Berkali-kali dia melirik ponselnya yang diletakan tak jauh dari laptop. Berharap seseorang menelfon atau setidaknya mengirim pesan untuk sekedar menanyakan kabar. Tapi nihil, orang yang diharapkan bahkan sepertinya tak mengingatnya sama sekali.


Aih, ... kenapa aku jadi berharap seperti ini? aku bahkan baru saja mengenalnya. Tapi kenapa dia bisa mengalihkan perhatianku?


Dia merebakan kepalanya pada sandaran kursi, menjeda pekerjaannya untuk sejenak.


Gadis itu... sangat jauh dari bayangannya. Mereka bahkan menggeluti dunia yang berbeda. Seperti kutub utara dan kutub selatan, namun sesuatu mempertemukan mereka. Entah ini takdir atau hanya kebetulan semata, namun yang pasti dunianya kini telah berubah.

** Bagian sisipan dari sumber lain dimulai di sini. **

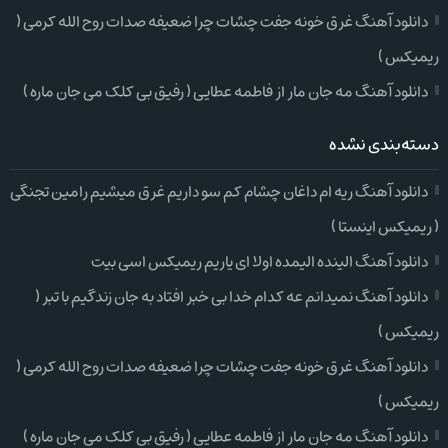
دانلود آهنگ غرق خونه جفت چشات چرا ضعیفه صدات روح الله کرمی (
ریمیکس )
دانلود آهنگ مه جان مار از فاطمه عطایی ( رفیق بی کلک می جان ماره )
دسته‌بندی نشده
دانلود آهنگ ریه ام داغان چشام کم سو داریم غرق میشیم رامین تجنگی
( ریمیکس اینستا )
دانلود آهنگ الینده الیمده اولا ای یاریم ریمیکس اسی بیت
دانلود آهنگ نمیدانم عه کدام خدا بی خبر افتاد به جان زندگیم با تبر (
ریمیکس )
دانلود آهنگ غرق خونه جفت چشات چرا ضعیفه صدات روح الله کرمی (
ریمیکس )
دانلود آهنگ مه جان مار از فاطمه عطایی ( رفیق بی کلک می جان ماره )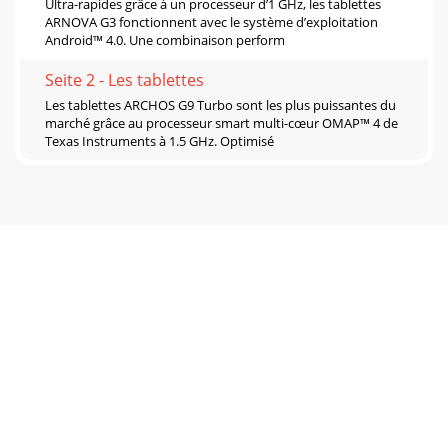
Ultra-rapides grâce à un processeur d’1 GHz, les tablettes
ARNOVA G3 fonctionnent avec le système d’exploitation
Android™ 4.0. Une combinaison perform
Seite 2 - Les tablettes
Les tablettes ARCHOS G9 Turbo sont les plus puissantes du
marché grâce au processeur smart multi-cœur OMAP™ 4 de
Texas Instruments à 1.5 GHz. Optimisé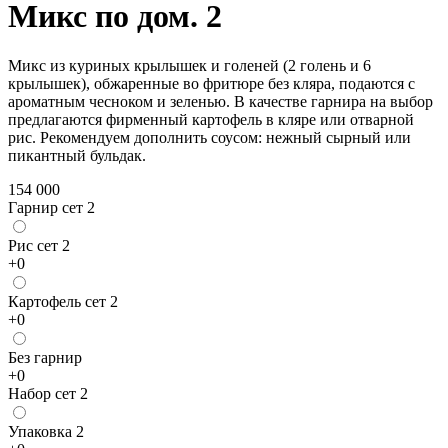
Микс по дом. 2
Микс из куриных крылышек и голеней (2 голень и 6
крылышек), обжаренные во фритюре без кляра, подаются с
ароматным чесноком и зеленью. В качестве гарнира на выбор
предлагаются фирменный картофель в кляре или отварной
рис. Рекомендуем дополнить соусом: нежный сырный или
пикантный бульдак.
154 000
Гарнир сет 2
Рис сет 2
+
0
Картофель сет 2
+
0
Без гарнир
+
0
Набор сет 2
Упаковка 2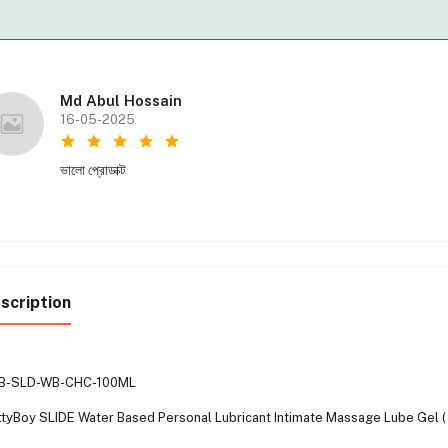
Md Abul Hossain
16-05-2025
ভালো প্রোডাক্ট
scription
B-SLD-WB-CHC-100ML
tyBoy SLIDE Water Based Personal Lubricant Intimate Massage Lube Gel ( 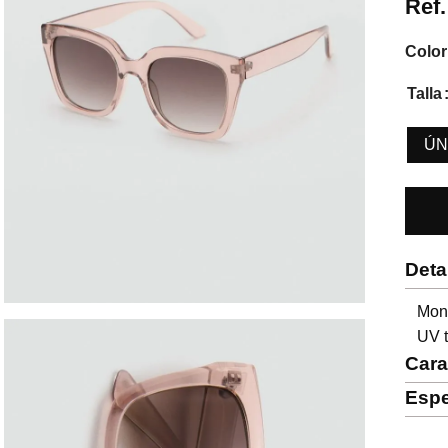
Ref
Color
Talla
ÚN
Deta
Mont
UV t
Cara
Espe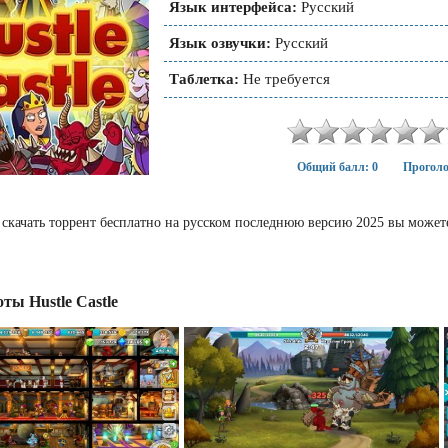
Язык интерфейса:
Русский
Язык озвучки:
Русский
Таблетка:
Не требуется
Общий балл: 0
Проголо
le скачать торрент бесплатно на русском последнюю версию 2025 вы может
ты Hustle Castle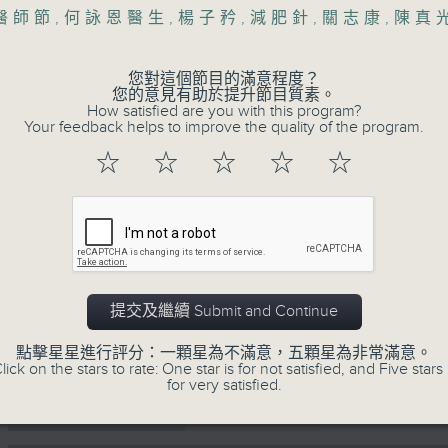
55
醫師節
,
何詠恩醫生
,
楊子矜
,
減肥針
,
關志康
,
陳真
第一部份 Part 1 (HKT 10:05 - 11:00)
minutes,
10
seconds
Volume
90%
您對這個節目的滿意程度？
您的意見有助於提升節目質素。
How satisfied are you with this program?
0
Your feedback helps to improve the quality of the program.
seconds
00:00
of
☆
☆
☆
☆
☆
55
第二部份 Part 2 (HKT 11:05 - 12:00)
minutes,
10
seconds
Volume
90%
Tag:
楊子矜
,
麥尚中
,
蔡朗清
,
許美德
,
林振成
提交及繼續 Submit and Continue
點擊星星進行評分：一顆星為不滿意，五顆星為非常滿意。
lick on the stars to rate: One star is for not satisfied, and Five stars 
for very satisfied.
07 - 08
2026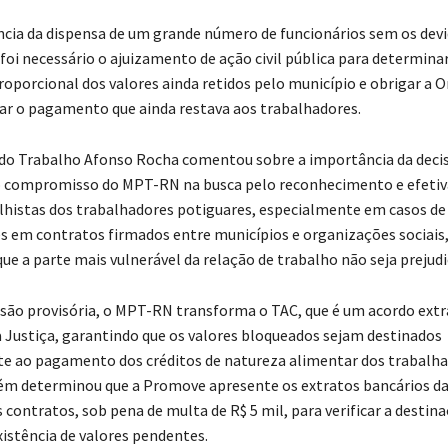
cia da dispensa de um grande número de funcionários sem os dev
oi necessário o ajuizamento de ação civil pública para determinar
porcional dos valores ainda retidos pelo município e obrigar a 
izar o pagamento que ainda restava aos trabalhadores.
do Trabalho Afonso Rocha comentou sobre a importância da decis
 o compromisso do MPT-RN na busca pelo reconhecimento e efetiv
alhistas dos trabalhadores potiguares, especialmente em casos de
es em contratos firmados entre municípios e organizações sociais
ue a parte mais vulnerável da relação de trabalho não seja prejudi
são provisória, o MPT-RN transforma o TAC, que é um acordo extra
Justiça, garantindo que os valores bloqueados sejam destinados
e ao pagamento dos créditos de natureza alimentar dos trabalha
m determinou que a Promove apresente os extratos bancários da
 contratos, sob pena de multa de R$ 5 mil, para verificar a destin
xistência de valores pendentes.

Rania telah memenuhinya, tanpa dia melakukan sesuatu di hadapannya. Gadis itu bahkan tak menyadarinya, bahwa dirinya telah membuat seorang Dimitri Alexei Nikolai bertingkah seperti abege yang baru saja mengenal cinta.


Cinta?


Dimitri tertawa.


Dia bahkan merasa belum pernah mengalaminya. Semua yang dijalaninya selama ini tidak pernah melibatkan perasaan, apalagi cinta. Kata itu sangat jauh dari pikirannya.


Lalu apa yang dialaminya selama ini?


Entahlah, dia hanya menikmatinya sebagai pengalaman indah. Gadis-gadis yang datang dan pergi hanya sebagai pelampiasan kepenasarannya akan sesuatu. Sejak pertama kali dia mengalaminya di tahun terakhir SMA, bersama seorang gadis teman sekelasnya setelah pesta kelulusan.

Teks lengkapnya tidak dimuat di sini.